La salle de bain refaite à neuf par les parents de Michel pour lui faire une surprise
Le père de Michel, dentiste retraité, ne peut s’empêcher d’asséner à Michel conseil sur conseil. Il fait savoir sa désapprobation par rapport au 4*4 de son fils, qui est à ses yeux un véhicule de beaufs frimeurs. Comble de l’infantilisation, il insiste à chaque venue de Michel pour lui administrer des soins dentaires.
Quant à la mère de Michel, on ne prendra connaissance ni de son métier, ni de ses opinions politiques, mais simplement du fait qu’elle est « une vrai peau de vache ». La représentation du couple des parents de Michel est ainsi particulièrement misogyne : la mère de Michel est présentée comme une femme aigrie et jalouse qui casse sans cesse son mari en public et cherche à tout prix à modérer ses ardeurs. Elle l’empêche ainsi de conduire, émet des sarcasmes par rapport à son humour, et l’empêche de draguer Prune et Claire. Encore un pauvre mâle brimé et étouffé dans son accomplissement physique, son intellect et ses conquêtes amoureuses par une femme acariâtre !

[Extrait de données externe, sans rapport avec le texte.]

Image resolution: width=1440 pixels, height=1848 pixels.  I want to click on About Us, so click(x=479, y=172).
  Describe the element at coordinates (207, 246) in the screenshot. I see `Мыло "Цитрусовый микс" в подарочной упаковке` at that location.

Un pauvre mâle émasculé par sa femme aigrie : fais gaffe Michel, voilà à quoi tu ressemblera dans trente ans si tu ne reprend pas ton couple en main !
La reconquête de la virilité
Confronté aux frustrations de Michel, lesquelles sont largement exposées au cours du premier tiers du film, Harry tente à tout prix d’apporter son aide, y compris contre le gré de Michel. D’abord purement matérielle, ensuite psychologique, l’aide de Harry va à partir du milieu du film se radicaliser : Harry entreprend de supprimer tous les êtres qui feraient obstacles à l’épanouissement de Michel. Ces différentes formes d’aides illustrent les étapes successives d’interprétation par Harry des problèmes de Michel. Elles incarnent également des injonctions à l’affirmation de la virilité de Michel de plus en plus explicites et radicales.

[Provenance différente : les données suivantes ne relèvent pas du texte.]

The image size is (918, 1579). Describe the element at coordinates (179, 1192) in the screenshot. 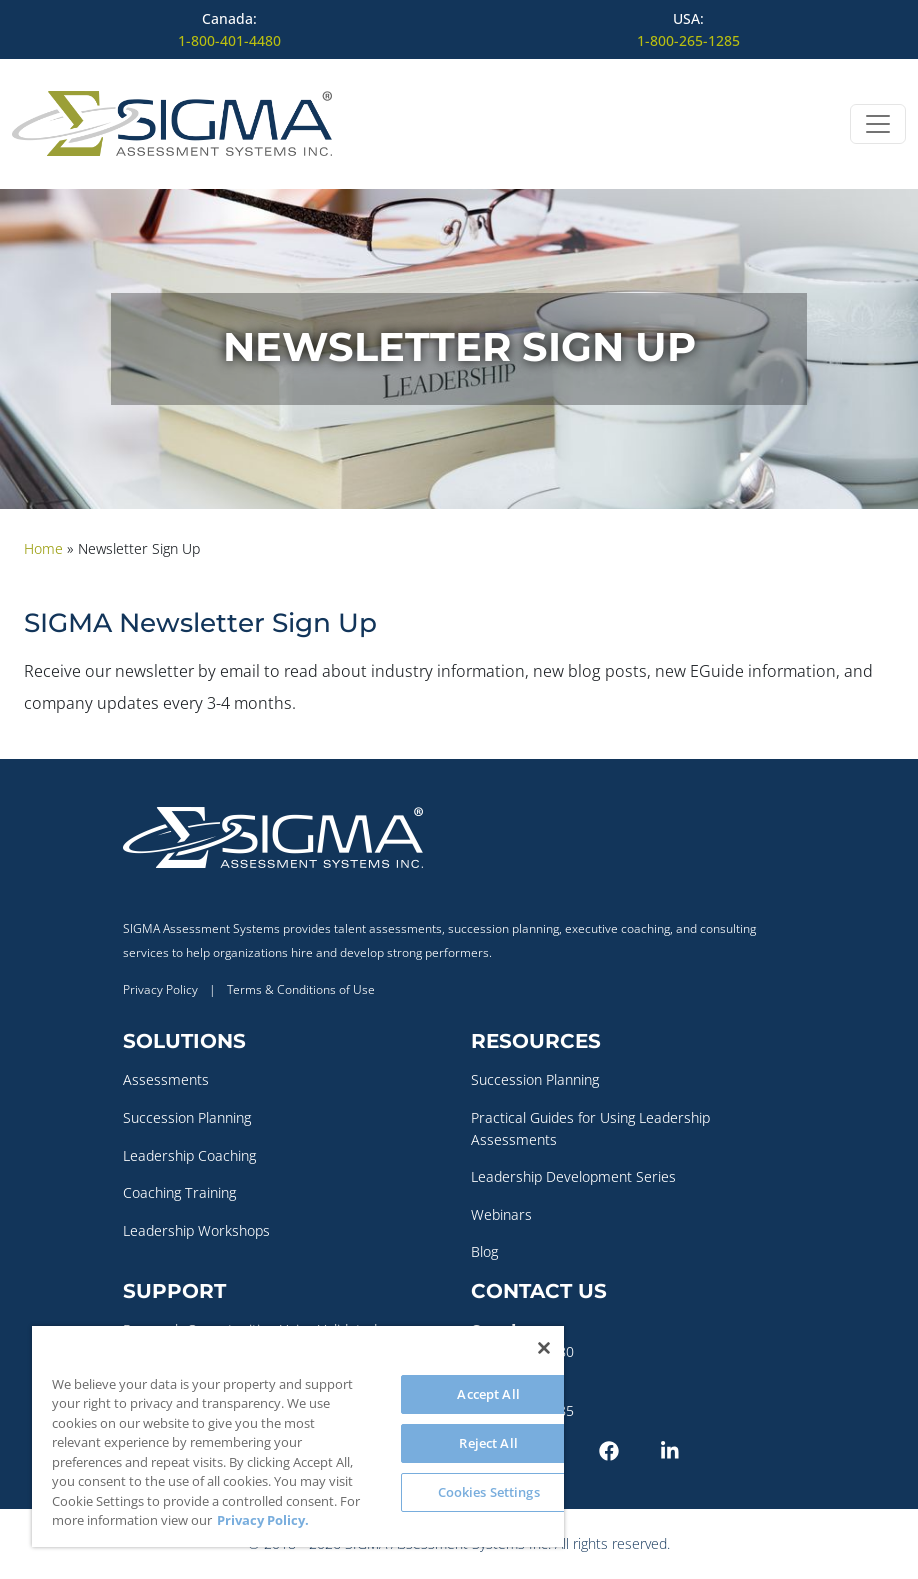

Au début du film, Harry pense que les problèmes de Michel sont avant tout matériels. Lorsqu’il rencontre Michel, celui-ci est en effet éreinté par les hurlements de ses trois filles, assommées par la chaleur sévissant dans la petite voiture familiale. Harry proposera alors à Michel de transporter les petites dans sa voiture climatisée, puis offrira à Michel un 4*4, argumentant de la sorte : « Moi, je crois qu’à chaque problème, il y a une solution. Une voiture spacieuse, avec de la place, c’est une première solution ». Cette première solution vers « une ambiance plus détendue » est également un objet symbolique à plusieurs titres : le 4*4 est un symbole de la frime et du pouvoir associés à l’argent (comme l’indiqueront à plusieurs reprises Claire, Michel ainsi que le père de Michel), mais aussi un symbole de virilité.
Quizz : Ces deux solutions proposées par Harry et par Prune ont pour objectif de restaurer la tranquillité familiale en faisant cesser les pleurs des petites. Cependant, seule l’une d’entre elle va aider Michel à devenir un vrai mec. Sauras-tu deviner laquelle ?

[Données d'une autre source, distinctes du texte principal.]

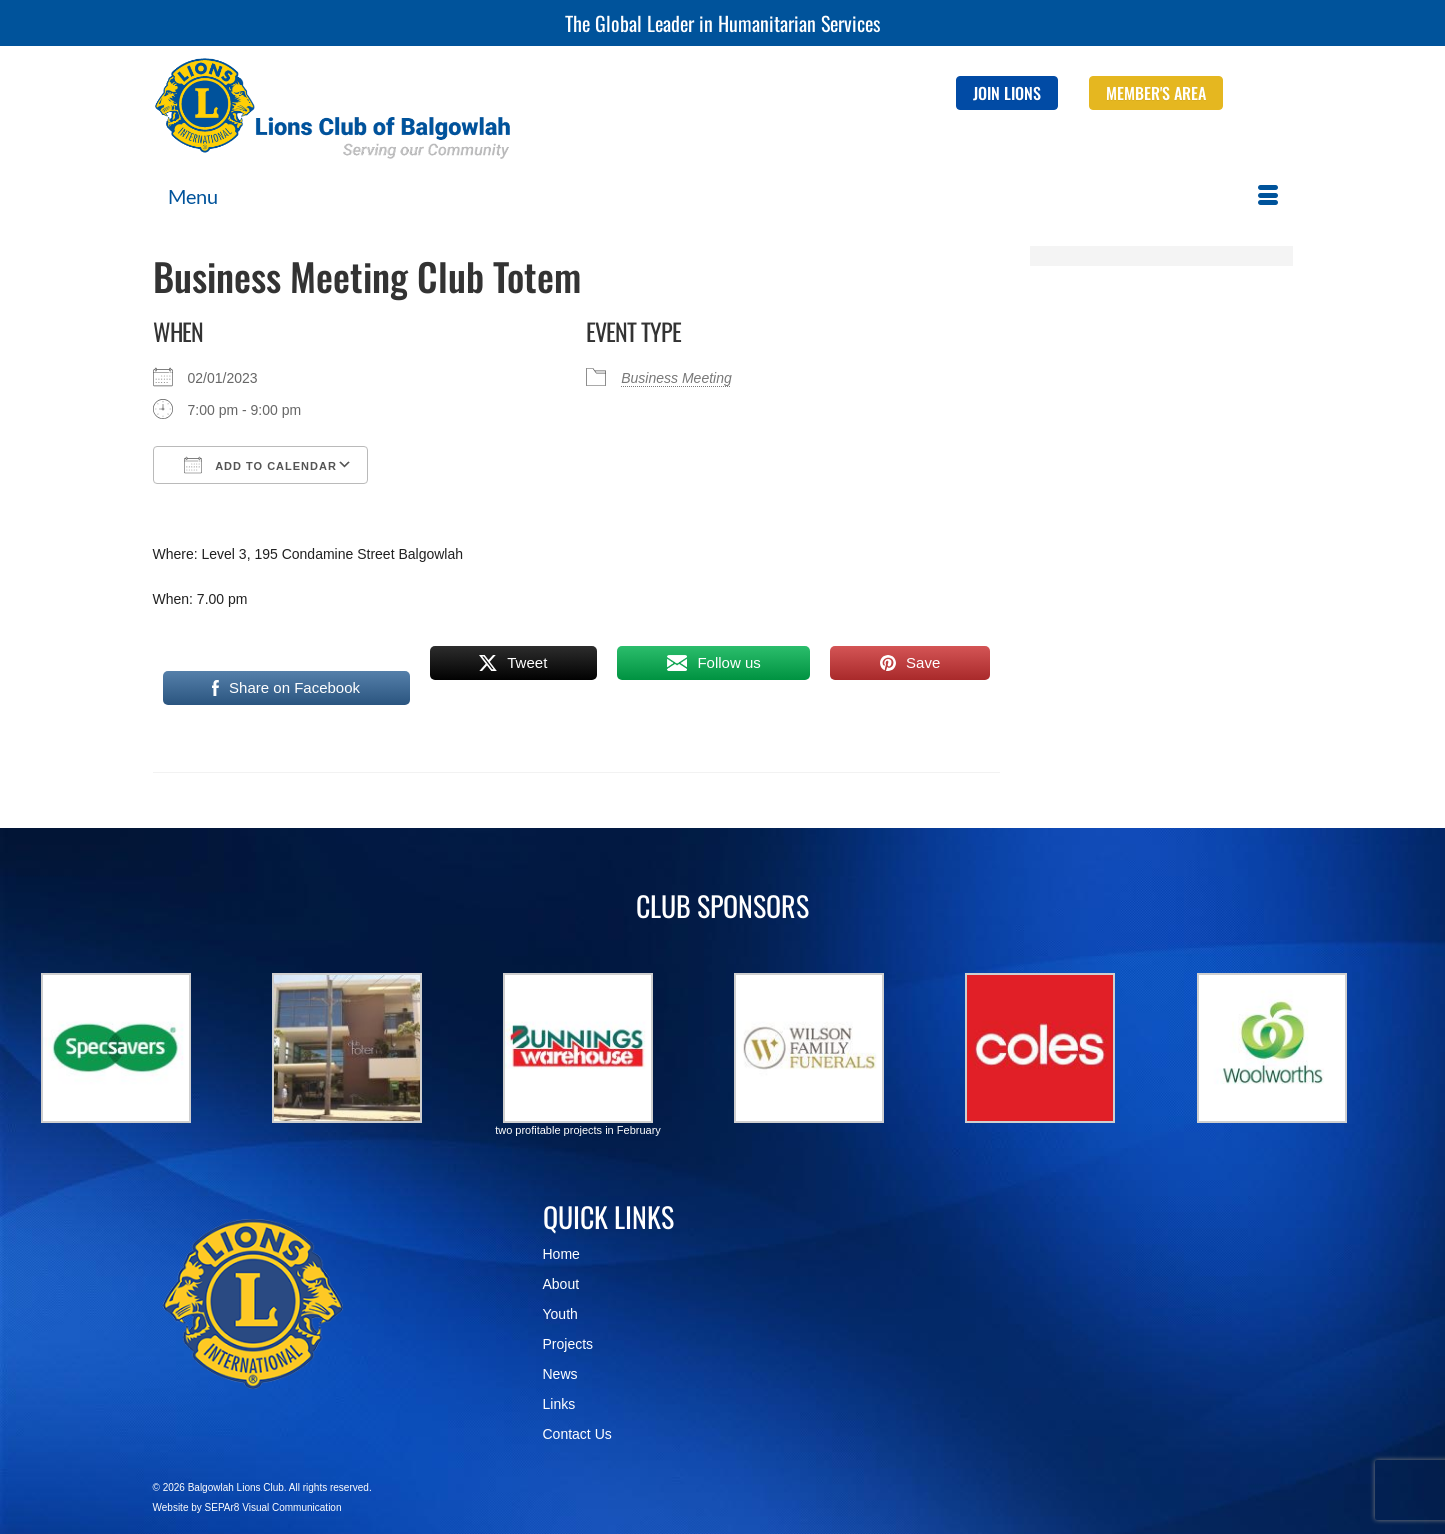 The image size is (1445, 1534). Describe the element at coordinates (577, 1434) in the screenshot. I see `Contact Us` at that location.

Harry : « Une voiture spacieuse, c’est le premier pas vers une ambiance détendue »
Prune : « Vous voulez des bonbons les filles ? »
Par la suite, Harry considère que le principal obstacle à l’épanouissement de Michel est son manque de confiance en lui et sa nature conciliante. Harry se mue alors en mentor psychologique afin d’aider Michel à retrouver son élan créateur comme sa vigueur sexuelle, lesquels ont été délaissés par un Michel obnubilé par la gestion de la vie de famille.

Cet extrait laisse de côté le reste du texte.